A global survey from the United Nations found that over 85% of people around the globe are concerned about the impact of disinformation on their fellow citizens. Recent examples abound. From viral misinformation about the LA wildfires earlier this year to conspiracy theories about Charlie Kirk's assassination to AI-generated fakes during violent international conflicts to wildly misleading claims about public health.

Although plenty of fact-checks and debunks have been issued, research shows that people often continue to rely on falsehoods despite having seen a correction. This is known as continued influence of misinformation. In other words, you can't unring a bell. While misinformation goes viral, fact-checks take time to produce and have limited reach.

But what if you could prevent people from encoding falsehoods into their brains in the first place? A new meta-analysis of over 33 studies and 37,000 participants finds support for this promising approach.

A Psychological Vaccine Against Misinformation

Misinformers often employ predictable tricks such as emotional manipulation, like fearmongering, polarizing rhetoric to drive groups further apart, false dichotomies that take away all the nuance, impersonations of experts to create a sense of fake credibility, or they may leave out crucial context (just to name a few examples). In recent years, researchers have been experimenting with a novel method known as "prebunking" which involves advanced exposure to a weakened dose of the techniques used to spread misinformation, along with clear tips and simulations on how to spot and neutralize them.

This method follows the vaccine analogy: Just as vaccines introduce a severely weakened or inactivated strain of a virus into the body to trigger the production of antibodies to protect against future infection, we can do the same with the brain. The more micro-dose examples the brain receives that explain what manipulation looks like, the better it becomes at detecting it.
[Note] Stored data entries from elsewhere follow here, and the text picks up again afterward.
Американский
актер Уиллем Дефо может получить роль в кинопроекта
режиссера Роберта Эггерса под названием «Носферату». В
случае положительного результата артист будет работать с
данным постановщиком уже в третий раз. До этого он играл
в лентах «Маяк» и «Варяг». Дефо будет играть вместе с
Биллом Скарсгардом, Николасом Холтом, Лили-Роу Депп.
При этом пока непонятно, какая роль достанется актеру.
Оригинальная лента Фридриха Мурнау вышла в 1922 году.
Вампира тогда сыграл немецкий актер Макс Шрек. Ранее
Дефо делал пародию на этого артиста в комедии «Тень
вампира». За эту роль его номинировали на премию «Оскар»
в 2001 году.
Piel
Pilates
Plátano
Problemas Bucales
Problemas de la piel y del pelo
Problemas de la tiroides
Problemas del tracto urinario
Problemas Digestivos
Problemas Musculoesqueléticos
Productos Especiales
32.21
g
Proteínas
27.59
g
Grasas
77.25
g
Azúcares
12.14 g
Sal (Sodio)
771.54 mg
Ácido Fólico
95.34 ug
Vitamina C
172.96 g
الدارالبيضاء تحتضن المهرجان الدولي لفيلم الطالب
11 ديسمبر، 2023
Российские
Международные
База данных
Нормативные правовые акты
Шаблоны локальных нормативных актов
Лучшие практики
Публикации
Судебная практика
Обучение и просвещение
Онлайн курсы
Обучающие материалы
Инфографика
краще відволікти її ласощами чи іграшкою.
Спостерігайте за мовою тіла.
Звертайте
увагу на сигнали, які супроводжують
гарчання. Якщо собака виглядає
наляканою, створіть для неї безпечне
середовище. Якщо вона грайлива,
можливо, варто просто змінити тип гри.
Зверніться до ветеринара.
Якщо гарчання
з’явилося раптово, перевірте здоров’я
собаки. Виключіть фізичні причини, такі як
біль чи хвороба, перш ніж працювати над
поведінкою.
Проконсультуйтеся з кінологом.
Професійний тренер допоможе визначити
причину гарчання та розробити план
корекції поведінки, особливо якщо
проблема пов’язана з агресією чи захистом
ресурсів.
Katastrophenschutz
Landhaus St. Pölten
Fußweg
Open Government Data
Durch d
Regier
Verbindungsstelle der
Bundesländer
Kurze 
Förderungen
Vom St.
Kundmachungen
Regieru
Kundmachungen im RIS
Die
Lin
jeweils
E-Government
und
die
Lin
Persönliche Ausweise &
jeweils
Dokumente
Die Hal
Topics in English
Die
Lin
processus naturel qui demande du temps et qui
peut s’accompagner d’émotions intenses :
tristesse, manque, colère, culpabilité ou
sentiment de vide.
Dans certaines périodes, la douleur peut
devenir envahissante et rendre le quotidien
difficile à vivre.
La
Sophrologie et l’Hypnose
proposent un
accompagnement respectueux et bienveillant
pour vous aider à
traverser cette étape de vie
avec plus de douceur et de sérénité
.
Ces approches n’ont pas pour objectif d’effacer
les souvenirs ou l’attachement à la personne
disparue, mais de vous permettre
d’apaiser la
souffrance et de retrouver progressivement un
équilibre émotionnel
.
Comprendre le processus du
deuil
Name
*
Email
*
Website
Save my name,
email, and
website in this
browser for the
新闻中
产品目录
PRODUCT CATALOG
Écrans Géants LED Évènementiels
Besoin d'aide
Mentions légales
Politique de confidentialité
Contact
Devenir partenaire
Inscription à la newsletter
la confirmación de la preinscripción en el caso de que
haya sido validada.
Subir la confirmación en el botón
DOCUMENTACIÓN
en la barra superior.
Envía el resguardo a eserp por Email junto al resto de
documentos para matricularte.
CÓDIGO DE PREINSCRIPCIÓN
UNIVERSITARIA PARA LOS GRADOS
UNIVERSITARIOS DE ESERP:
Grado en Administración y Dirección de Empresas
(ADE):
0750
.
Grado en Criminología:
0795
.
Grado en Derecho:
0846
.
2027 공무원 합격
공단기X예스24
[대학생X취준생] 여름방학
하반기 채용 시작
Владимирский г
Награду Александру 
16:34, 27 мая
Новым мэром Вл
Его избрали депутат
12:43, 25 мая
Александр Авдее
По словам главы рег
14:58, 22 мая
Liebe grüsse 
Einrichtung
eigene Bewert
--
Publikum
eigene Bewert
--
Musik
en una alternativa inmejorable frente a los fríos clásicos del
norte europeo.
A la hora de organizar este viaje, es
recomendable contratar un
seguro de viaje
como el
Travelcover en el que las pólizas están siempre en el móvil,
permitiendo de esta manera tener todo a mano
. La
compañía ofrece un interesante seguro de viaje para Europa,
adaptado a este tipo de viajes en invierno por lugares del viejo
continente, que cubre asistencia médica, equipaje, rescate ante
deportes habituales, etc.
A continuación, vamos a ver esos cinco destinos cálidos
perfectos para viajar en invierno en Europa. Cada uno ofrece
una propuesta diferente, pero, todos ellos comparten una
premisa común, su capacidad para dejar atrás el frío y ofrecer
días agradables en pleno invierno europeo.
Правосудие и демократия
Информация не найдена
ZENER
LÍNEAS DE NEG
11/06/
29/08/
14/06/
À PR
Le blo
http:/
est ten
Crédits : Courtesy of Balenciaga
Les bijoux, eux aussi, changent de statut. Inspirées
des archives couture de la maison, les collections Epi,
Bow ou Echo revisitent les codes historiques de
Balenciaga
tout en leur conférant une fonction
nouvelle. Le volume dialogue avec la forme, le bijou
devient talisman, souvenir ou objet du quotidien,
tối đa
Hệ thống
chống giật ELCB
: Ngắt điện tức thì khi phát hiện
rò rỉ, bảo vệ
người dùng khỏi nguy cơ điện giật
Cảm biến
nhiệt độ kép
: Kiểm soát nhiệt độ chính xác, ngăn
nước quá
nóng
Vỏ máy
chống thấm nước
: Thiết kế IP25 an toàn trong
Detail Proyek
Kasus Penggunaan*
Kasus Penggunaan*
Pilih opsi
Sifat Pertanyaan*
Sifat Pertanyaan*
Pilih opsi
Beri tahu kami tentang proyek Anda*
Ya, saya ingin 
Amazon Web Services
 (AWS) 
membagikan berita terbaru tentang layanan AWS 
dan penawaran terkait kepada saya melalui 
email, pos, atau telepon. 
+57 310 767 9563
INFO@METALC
Detecting Signal From All the Noise

Yet, one question people have raised, in an age where most content is becoming inauthentic, is whether exposing or teaching people about misinformation is just making everyone skeptical and cynical about news media. Perhaps people will just throw their hands up in the air and dismiss all news media as uncredible. In the new study, the researchers tackled this question with a method known as "signal detection theory" to see whether inoculation interventions help people discern "signal from noise" (where misinformation is the signal) without becoming overly credulous or skeptical as a general tendency. For example, people might just consistently rate all news stimuli in a study as fake or real rather than learn to discern better.

Signal Detection Theory
Signal Detection Theory
Source: Sander van der Linden

By aggregating results from 33 experiments across 37,000 participants the research team (which included myself) found consistent evidence that prebunking interventions help improve people's ability to discern reliable from unreliable news without becoming more skeptical or credulous overall. In other words, the interventions help people calibrate their judgments better as a function of media manipulation without causing blanket cynicism (people increase their "hit" rate without causing more "false alarms").

Herd Immunity

This is good news: inoculation interventions in the form of entertaining games, videos, or campaigns can be readily scaled and implemented in schools and on social media. And the best part? Inoculation empowers free speech. Amid concerns about censorship of different voices, inoculation doesn't take down or remove any content, it promotes more speech, more discussion. This is exactly what we would want from an informed citizenry: the ability to spot and discuss attempts to manipulate public opinion.

To follow the vaccination analogy to its logical conclusion: If enough people are vaccinated, misinformation is much less likely to spread and take hold.

References

Simchon, A., Zipori, T., Teitelbaum, L., Lewandowsky, S., & van der Linden, S. (2025). A Signal Detection Theory Meta-Analysis of Psychological Inoculation Against Misinformation. Current Opinion in Psychology 67, 102194.